## Given information

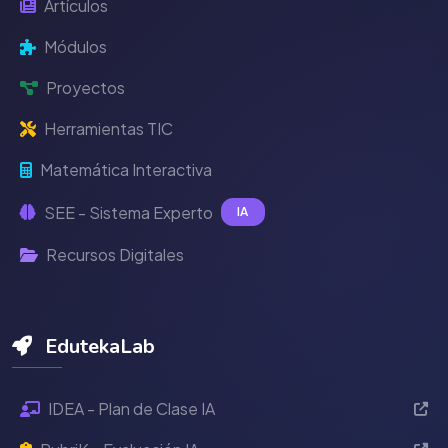
Artículos
Módulos
Proyectos
Herramientas TIC
Matemática Interactiva
SEE - Sistema Experto
IA
Recursos Digitales
EdutekaLab
IDEA - Plan de Clase IA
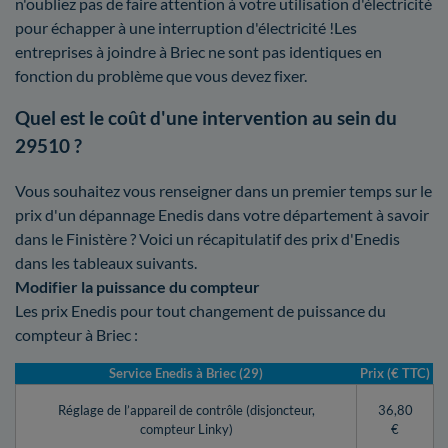
n'oubliez pas de faire attention à votre utilisation d'électricité
pour échapper à une interruption d'électricité !Les
entreprises à joindre à Briec ne sont pas identiques en
fonction du problème que vous devez fixer.
Quel est le coût d'une intervention au sein du
29510 ?
Vous souhaitez vous renseigner dans un premier temps sur le
prix d'un dépannage Enedis dans votre département à savoir
dans le Finistère ? Voici un récapitulatif des prix d'Enedis
dans les tableaux suivants.
Modifier la puissance du compteur
Les prix Enedis pour tout changement de puissance du
compteur à Briec :
Service Enedis à Briec (29)
Prix (€ TTC)
Réglage de l’appareil de contrôle (disjoncteur,
36,80
compteur Linky)
€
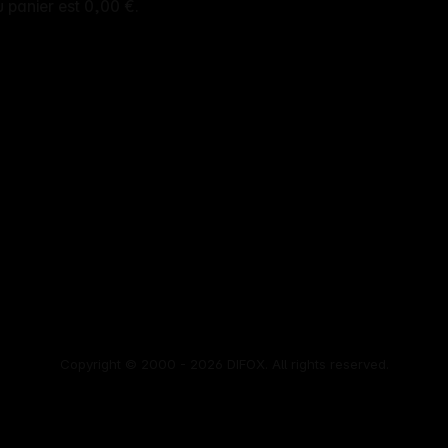
u panier est 0,00 €.
Copyright © 2000 - 2026 DIFOX. All rights reserved.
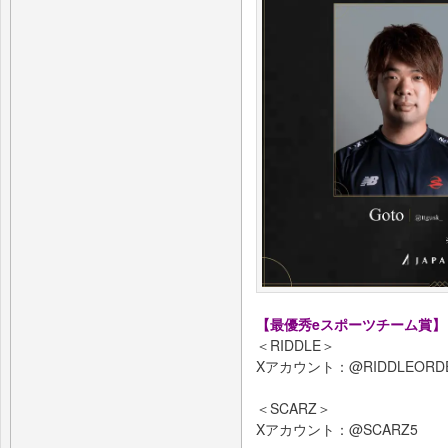
【最優秀eスポーツチーム賞】
＜RIDDLE＞
Xアカウント：@RIDDLEORD
＜SCARZ＞
Xアカウント：@SCARZ5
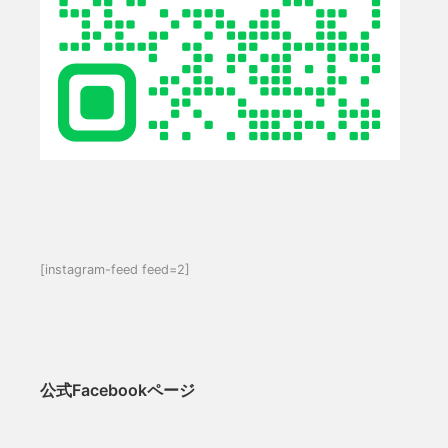
[instagram-feed feed=2]
公式Facebookページ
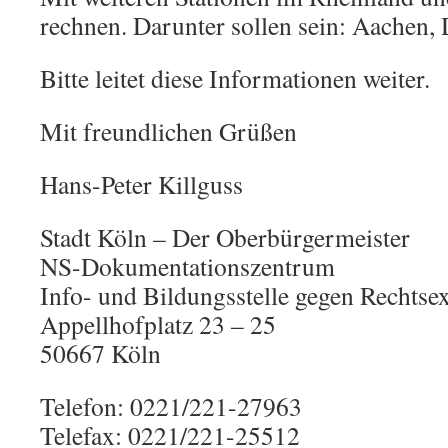
rechnen. Darunter sollen sein: Aachen,
Bitte leitet diese Informationen weiter.
Mit freundlichen Grüßen
Hans-Peter Killguss
Stadt Köln – Der Oberbürgermeister
NS-Dokumentationszentrum
Info- und Bildungsstelle gegen Rechtse
Appellhofplatz 23 – 25
50667 Köln
Telefon: 0221/221-27963
Telefax: 0221/221-25512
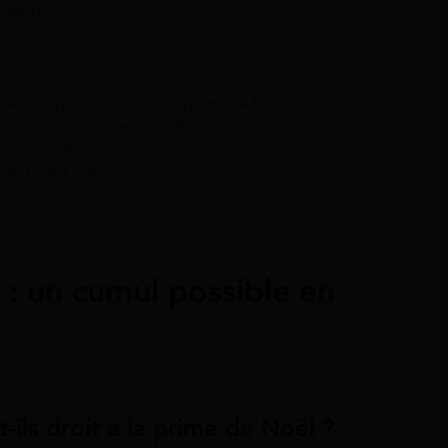
 l’AAH ?
AAH ne perçoivent pas la prime de Noël ?
remplacer la prime de Noël ?
ochaines années ?
s de l’AAH à Noël ?
: un cumul possible en
-ils droit à la prime de Noël ?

## Your goal
Restate the data above exactly, stripping out each image.

## Exercise answer
Artículos
Módulos
Proyectos
Herramientas TIC
Matemática Interactiva
SEE - Sistema Experto
IA
Recursos Digitales
EdutekaLab
IDEA - Plan de Clase IA
n'oubliez pas de faire attention à votre utilisation d'électricité
pour échapper à une interruption d'électricité !Les
entreprises à joindre à Briec ne sont pas identiques en
fonction du problème que vous devez fixer.
Quel est le coût d'une intervention au sein du
29510 ?
Vous souhaitez vous renseigner dans un premier temps sur le
prix d'un dépannage Enedis dans votre département à savoir
dans le Finistère ? Voici un récapitulatif des prix d'Enedis
dans les tableaux suivants.
Modifier la puissance du compteur
Les prix Enedis pour tout changement de puissance du
compteur à Briec :
Service Enedis à Briec (29)
Prix (€ TTC)
Réglage de l’appareil de contrôle (disjoncteur,
36,80
compteur Linky)
€
u panier est 0,00 €.
Copyright © 2000 - 2026 DIFOX. All rights reserved.
【最優秀eスポーツチーム賞】
＜RIDDLE＞
Xアカウント：@RIDDLEORD
＜SCARZ＞
Xアカウント：@SCARZ5
[instagram-feed feed=2]
公式Facebookページ
rechnen. Darunter sollen sein: Aachen,
Bitte leitet diese Informationen weiter.
Mit freundlichen Grüßen
Hans-Peter Killguss
Stadt Köln – Der Oberbürgermeister
NS-Dokumentationszentrum
Info- und Bildungsstelle gegen Rechtse
Appellhofplatz 23 – 25
50667 Köln
Telefon: 0221/221-27963
Telefax: 0221/221-25512
 l’AAH ?
AAH ne perçoivent pas la prime de Noël ?
remplacer la prime de Noël ?
ochaines années ?
s de l’AAH à Noël ?
: un cumul possible en
-ils droit à la prime de Noël ?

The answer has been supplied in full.